The draft brought in what the 49ers hope will be the next great batch of players, though only Mitchell has been truly impactful thus far. Lance has an extremely bright future as a hyper-athletic, rocket-armed quarterback who is lethal on the move, but he’s parked behind Garoppolo for at least the rest of this season. Second round guard Aaron Banks is a backup, Sermon is a reserve who has lost work to Wilson, Samuel and Mitchell, and the team’s investments at tackle and in the secondary are serving in reserve roles right now. I liked their draft class quite a lot, but it’s likely to bear more fruit in 2022 and beyond than in 2021, even if the 49ers keep the good times rolling and get into the postseason.

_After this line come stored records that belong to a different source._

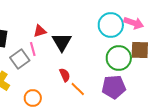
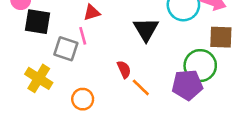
black triangle: (62, 42) -> (146, 29), moved
green circle: (119, 58) -> (200, 66), moved
gray square: (20, 59) -> (66, 49), turned -36

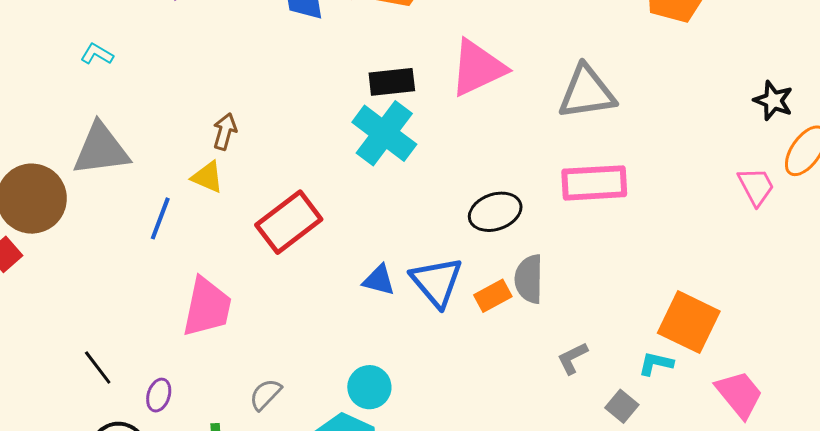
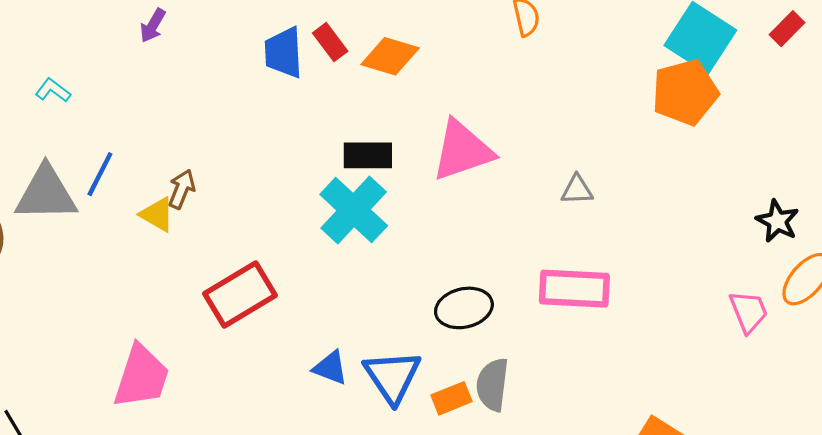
gray triangle: (587, 92) -> (577, 190), size x0.5
yellow triangle: (207, 177) -> (157, 214), moved
blue line: (160, 218) -> (100, 174), moved

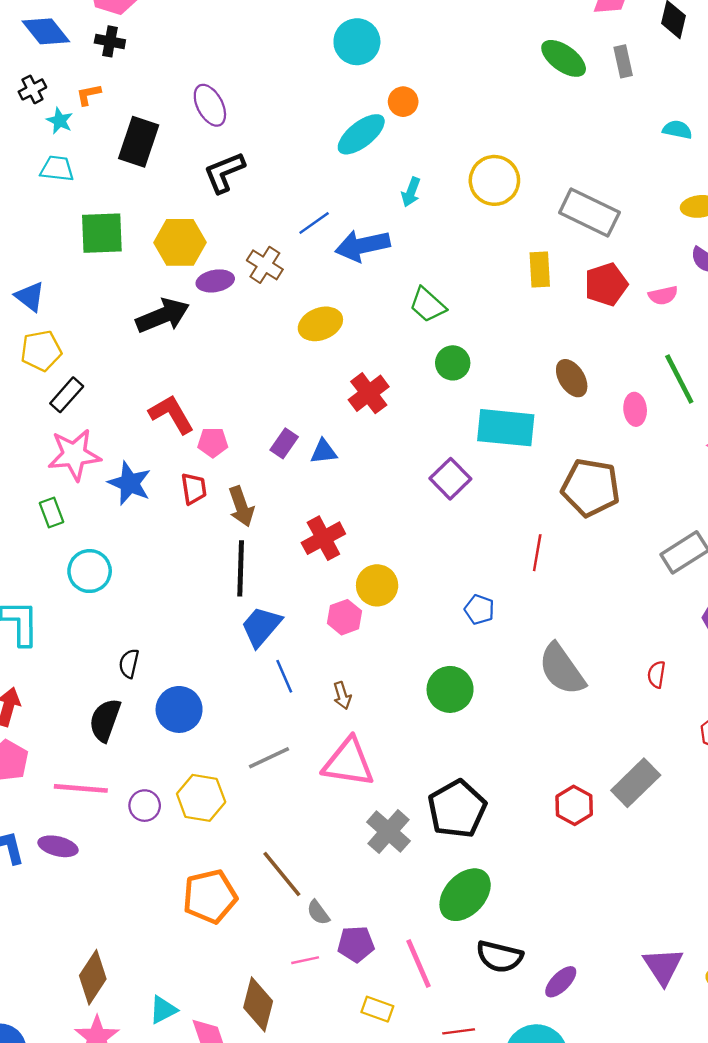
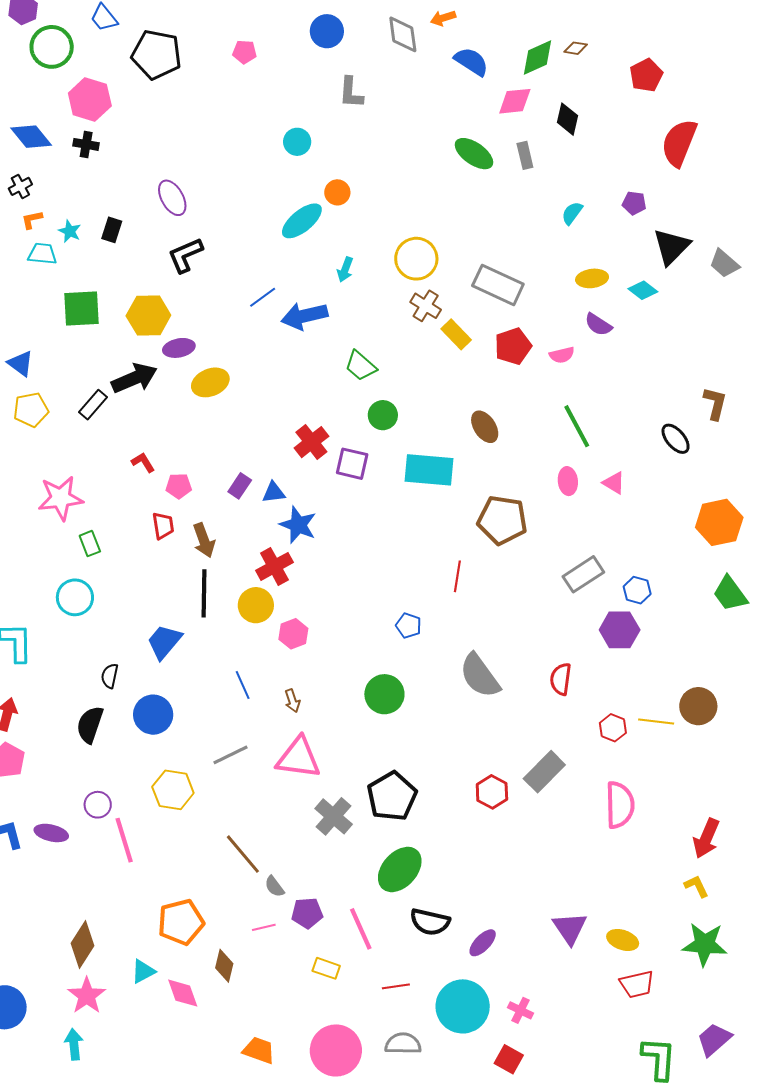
cyan circle: (357, 42) -> (297, 142), size x0.7
orange L-shape: (88, 95) -> (32, 220), moved
cyan star: (60, 121) -> (70, 231), moved
cyan semicircle: (677, 130) -> (572, 213), turned -65
black rectangle: (139, 142) -> (112, 230), size x0.6
brown cross: (265, 265) -> (426, 306), moved
yellow rectangle: (540, 270) -> (456, 334), turned -40
yellow ellipse: (320, 324) -> (210, 382), moved
black rectangle: (67, 395) -> (93, 405), moved
pink ellipse: (635, 409) -> (568, 481), moved
red L-shape: (171, 414) -> (143, 462), size x0.6
purple square: (450, 479) -> (352, 464), moved, turned -32
blue star: (130, 483) -> (298, 525), moved
green rectangle: (52, 513) -> (90, 544), moved
yellow circle: (377, 585) -> (256, 605), moved
blue trapezoid: (261, 626) -> (164, 642), moved
red semicircle: (656, 674) -> (561, 679), size x1.4
pink line: (81, 788) -> (124, 840), moved, turned 69
purple circle: (145, 806) -> (98, 805), moved
orange pentagon: (210, 896) -> (181, 922), moved
brown diamond: (258, 1004) -> (224, 966), size x0.7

The team did make a couple of major additions through free agency. Sanu is a familiar face and has been a useful reserve at receiver, but the biggest splashes ended up being Alex Mack to anchor their offensive line and Arden Key to help out the pass rush. Mack has been very good—you’d expect nothing less—and Key has chipped in four sacks. The team also added Josh Norman, who signed just before the season and has been a full-time starter despite some adventures in coverage. He has, bizarrely, forced six fumbles.

Generally speaking, though, this is a 49ers team that is consciously trying to prop open its current window of contention, which is why there are so many familiar faces. They drafted to start reloading for 2022 and beyond, but their free agent signings and their retention strategies for their current players were aimed at giving them postseason life in 2021, and after a rough start they’re on track to get there.

What to know

This matchup isn’t the hardest one the Falcons have faced thus far, but the 49ers are a pretty well-balanced and talented team. We’ve been waiting all year for Atlanta to best a team they’re not either favored or beat or on somewhat equal footing with, and there’s no time like the present. Right?

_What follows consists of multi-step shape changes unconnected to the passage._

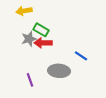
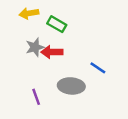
green rectangle: (41, 30) -> (57, 24), moved

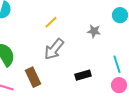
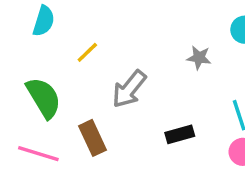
yellow line: (51, 22) -> (87, 52), moved

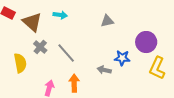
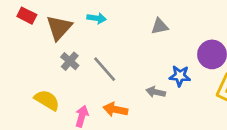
brown triangle: (32, 22) -> (59, 28), turned 30
yellow semicircle: (20, 63) -> (47, 100), moved, turned -48
orange arrow: (74, 83) -> (115, 109), turned -78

To win, Atlanta will need at least a tidy day from Matt Ryan and the ground game against a defense that has forced 18 fumbles and has been very good against the pass in particular. They’re fresh off a couple of uneven efforts against the Seahawks and Bengals, and the hope will be that they’re not at the peak of their powers against Atlanta. The Falcons would very much like to repeat their strong day against Carolina’s pass rush to enable the offense to do, you know, much of anything.

Defensively, Atlanta will need to slow Jimmy Garoppolo, who has thrown for nearly 300 yards in back-to-back weeks. Garoppolo is good or a couple of ghastly throws per game and the Falcons have been on a little bit of a tear of late in terms of punishing errant throws by snagging interceptions, and it’s more than fair to say that a couple of picks would help turn the tide of this game. Particularly if Elijah Mitchell is back, the Falcons must also be much sharper than they have been containing the run, because Kyle Shanahan has weapons at his disposal and is never ever shy about using them. Deebo Samuel has been particularly lethal as a runner of late, averaging 6-7 touches per game over the last four games and scoring at least one touchdown every week over that span.

It will take, in other words, that fabled complete effort that Arthur Smith and company have been talking about. Chances are nothing short of a very good defensive and offensive effort will be enough to carry the day, and while it’s hard to like Atlanta’s chances of suddenly digging deep and coming up with that kind of game, we’ll hope their recent improvements lead to a surprise upset.